匂いにつられたのか何処ぞのロイヤリティあふれるウマ娘が顔を見せたので、コレが本格庶民派インスタントラーメンだと知らしめておいた。
なお今現在、反対側のベンチで食している。いいセンスだ。
『…醤油の匂いに麺を啜る音。時間的にも小腹が空いてきますね
デジたんは袋のままの即席ラーメンを食べた事ないんですけど、美味しいので?』
「ん、美味いが?そんなに気になるなら食ってみるか?
そういやデジタル、今何してるの?」
『今ですか?…ウマ娘ちゃん観察中です』
「あ、いつもの。
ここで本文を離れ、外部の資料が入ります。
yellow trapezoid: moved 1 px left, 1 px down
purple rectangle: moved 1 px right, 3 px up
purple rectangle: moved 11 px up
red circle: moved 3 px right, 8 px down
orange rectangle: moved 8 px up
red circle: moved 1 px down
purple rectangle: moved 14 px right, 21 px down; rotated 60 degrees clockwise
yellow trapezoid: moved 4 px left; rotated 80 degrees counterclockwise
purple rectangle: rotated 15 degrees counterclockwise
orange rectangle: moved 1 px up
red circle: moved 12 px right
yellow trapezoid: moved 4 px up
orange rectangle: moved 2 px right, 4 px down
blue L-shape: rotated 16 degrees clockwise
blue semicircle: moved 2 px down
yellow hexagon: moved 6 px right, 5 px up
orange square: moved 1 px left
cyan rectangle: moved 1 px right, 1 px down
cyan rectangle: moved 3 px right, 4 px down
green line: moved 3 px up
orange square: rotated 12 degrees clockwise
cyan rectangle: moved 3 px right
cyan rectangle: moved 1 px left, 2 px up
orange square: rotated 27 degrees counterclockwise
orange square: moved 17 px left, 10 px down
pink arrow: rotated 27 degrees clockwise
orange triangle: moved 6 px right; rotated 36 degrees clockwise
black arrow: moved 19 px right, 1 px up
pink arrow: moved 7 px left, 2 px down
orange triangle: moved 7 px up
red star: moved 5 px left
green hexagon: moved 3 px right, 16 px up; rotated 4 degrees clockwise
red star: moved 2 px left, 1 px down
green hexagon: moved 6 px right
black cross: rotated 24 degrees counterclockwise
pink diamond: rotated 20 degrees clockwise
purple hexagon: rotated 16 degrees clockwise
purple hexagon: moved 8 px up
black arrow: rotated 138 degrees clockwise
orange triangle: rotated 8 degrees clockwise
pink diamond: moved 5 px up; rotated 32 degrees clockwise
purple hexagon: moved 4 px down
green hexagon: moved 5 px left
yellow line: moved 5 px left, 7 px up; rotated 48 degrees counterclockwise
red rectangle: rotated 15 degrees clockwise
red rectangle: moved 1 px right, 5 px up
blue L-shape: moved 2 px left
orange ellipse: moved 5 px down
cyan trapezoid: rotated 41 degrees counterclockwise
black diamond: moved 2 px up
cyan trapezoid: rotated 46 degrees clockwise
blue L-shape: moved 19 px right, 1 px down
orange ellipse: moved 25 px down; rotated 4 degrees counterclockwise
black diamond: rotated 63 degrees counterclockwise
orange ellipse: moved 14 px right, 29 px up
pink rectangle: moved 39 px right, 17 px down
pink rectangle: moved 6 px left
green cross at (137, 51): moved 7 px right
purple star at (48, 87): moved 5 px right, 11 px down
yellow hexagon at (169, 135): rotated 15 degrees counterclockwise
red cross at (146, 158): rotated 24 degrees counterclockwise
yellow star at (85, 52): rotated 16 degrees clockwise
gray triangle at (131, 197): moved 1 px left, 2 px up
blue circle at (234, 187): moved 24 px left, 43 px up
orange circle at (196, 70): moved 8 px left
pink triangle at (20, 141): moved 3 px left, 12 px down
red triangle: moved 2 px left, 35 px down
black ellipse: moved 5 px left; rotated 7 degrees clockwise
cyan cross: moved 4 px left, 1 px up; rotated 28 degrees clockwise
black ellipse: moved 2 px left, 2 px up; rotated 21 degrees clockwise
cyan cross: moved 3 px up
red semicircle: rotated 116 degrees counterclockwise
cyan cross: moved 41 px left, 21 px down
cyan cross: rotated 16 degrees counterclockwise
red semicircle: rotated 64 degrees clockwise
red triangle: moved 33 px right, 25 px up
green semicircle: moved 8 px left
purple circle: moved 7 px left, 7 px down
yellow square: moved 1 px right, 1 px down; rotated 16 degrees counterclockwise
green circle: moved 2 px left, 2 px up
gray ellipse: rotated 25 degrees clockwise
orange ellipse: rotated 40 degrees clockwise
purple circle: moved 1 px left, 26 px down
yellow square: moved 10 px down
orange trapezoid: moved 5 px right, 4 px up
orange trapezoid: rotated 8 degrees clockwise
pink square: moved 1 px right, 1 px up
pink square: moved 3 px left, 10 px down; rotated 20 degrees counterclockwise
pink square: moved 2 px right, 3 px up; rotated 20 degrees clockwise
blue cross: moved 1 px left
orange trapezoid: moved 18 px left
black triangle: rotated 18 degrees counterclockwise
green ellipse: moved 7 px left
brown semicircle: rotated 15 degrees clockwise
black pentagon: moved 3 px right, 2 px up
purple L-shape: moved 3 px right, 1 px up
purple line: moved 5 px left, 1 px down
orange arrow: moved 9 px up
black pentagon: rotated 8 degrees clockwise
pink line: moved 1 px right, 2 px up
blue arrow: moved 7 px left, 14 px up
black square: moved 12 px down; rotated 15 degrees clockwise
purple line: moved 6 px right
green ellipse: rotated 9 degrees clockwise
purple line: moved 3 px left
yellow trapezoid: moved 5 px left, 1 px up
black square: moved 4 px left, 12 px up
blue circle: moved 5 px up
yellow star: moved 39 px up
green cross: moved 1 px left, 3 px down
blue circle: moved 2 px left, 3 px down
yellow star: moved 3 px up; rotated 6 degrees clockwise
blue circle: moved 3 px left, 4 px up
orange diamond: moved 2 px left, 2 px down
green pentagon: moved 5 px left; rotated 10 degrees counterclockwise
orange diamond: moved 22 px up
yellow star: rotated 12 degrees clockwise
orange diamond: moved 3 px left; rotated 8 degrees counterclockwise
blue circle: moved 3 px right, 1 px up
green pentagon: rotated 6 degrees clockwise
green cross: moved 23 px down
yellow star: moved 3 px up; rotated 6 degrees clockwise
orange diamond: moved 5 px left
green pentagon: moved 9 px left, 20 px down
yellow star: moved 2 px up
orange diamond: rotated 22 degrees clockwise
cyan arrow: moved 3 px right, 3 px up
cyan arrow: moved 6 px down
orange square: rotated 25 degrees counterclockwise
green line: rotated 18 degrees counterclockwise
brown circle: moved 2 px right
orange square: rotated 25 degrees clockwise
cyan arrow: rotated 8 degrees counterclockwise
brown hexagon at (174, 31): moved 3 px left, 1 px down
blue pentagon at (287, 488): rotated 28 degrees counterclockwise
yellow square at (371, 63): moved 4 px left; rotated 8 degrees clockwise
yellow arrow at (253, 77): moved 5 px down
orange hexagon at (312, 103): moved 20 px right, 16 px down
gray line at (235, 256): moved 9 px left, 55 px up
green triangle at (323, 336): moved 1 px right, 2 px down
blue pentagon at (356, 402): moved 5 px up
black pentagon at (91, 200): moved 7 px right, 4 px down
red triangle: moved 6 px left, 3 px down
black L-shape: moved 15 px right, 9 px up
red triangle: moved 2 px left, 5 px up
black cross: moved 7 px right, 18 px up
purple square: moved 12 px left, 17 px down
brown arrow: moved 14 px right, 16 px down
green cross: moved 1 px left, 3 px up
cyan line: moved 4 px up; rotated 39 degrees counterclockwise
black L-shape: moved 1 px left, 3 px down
例の装備は役に立ってるか?」
『ええ、それはもう!最初こそすぐにバレると思ってましたが、こうもバレないとは思いませんでしたよ』
「ま、中庭にいるからキリがついたら来いよ。作ってやる」
『いえそこまでしてもらわなくても、一口貰えれば』
「……ん?」
今、会話おかしくなかったか?
なんかもう居るかのような口振りに聞こえたが……。
……あれ、ベンチの横にダンボールなんてあったっけ?
「お待たせしました。一口もらっても?」
「ぉ、おう……。使いこなしてるようで、何よりだ…?」
ガバッとダンボールが持ち上がって、中からマイ箸を持ったデジタルが。
変態にダンボールを与えてはいけない。
今日1番の学びであった。
何故かYouTubeでスネークのス○ブラx参戦のムービーが流れたので。
いや、なんで…?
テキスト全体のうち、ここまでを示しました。